HOW TO COMPLETE THIS TASK
In the entries that follow, the line with "quite high, even" opens the range and the line with "The game selection includes traditional" closes it; repeat that range exactly, both lines included.

SOURCE MATERIAL
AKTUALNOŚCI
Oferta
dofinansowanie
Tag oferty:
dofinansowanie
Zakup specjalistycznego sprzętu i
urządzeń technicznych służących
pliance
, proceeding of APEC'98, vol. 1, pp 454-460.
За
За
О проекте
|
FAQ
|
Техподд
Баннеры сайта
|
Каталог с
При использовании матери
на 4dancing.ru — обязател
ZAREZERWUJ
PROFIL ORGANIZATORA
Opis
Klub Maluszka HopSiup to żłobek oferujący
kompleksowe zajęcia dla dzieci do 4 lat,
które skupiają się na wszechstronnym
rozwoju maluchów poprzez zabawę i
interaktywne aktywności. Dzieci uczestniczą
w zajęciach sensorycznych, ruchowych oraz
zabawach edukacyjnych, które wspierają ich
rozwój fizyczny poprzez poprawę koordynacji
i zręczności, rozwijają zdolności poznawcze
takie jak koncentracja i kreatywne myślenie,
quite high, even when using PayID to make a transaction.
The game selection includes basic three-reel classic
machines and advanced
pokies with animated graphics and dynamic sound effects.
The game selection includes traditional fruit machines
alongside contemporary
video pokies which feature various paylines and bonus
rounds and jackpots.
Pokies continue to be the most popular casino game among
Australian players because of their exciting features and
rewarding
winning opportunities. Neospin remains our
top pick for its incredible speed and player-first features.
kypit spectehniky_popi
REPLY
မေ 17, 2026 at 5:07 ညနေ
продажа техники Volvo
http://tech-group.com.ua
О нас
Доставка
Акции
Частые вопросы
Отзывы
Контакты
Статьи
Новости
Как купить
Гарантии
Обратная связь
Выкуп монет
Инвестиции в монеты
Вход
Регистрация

TASK RESULT
quite high, even when using PayID to make a transaction.
The game selection includes basic three-reel classic
machines and advanced
pokies with animated graphics and dynamic sound effects.
The game selection includes traditional fruit machines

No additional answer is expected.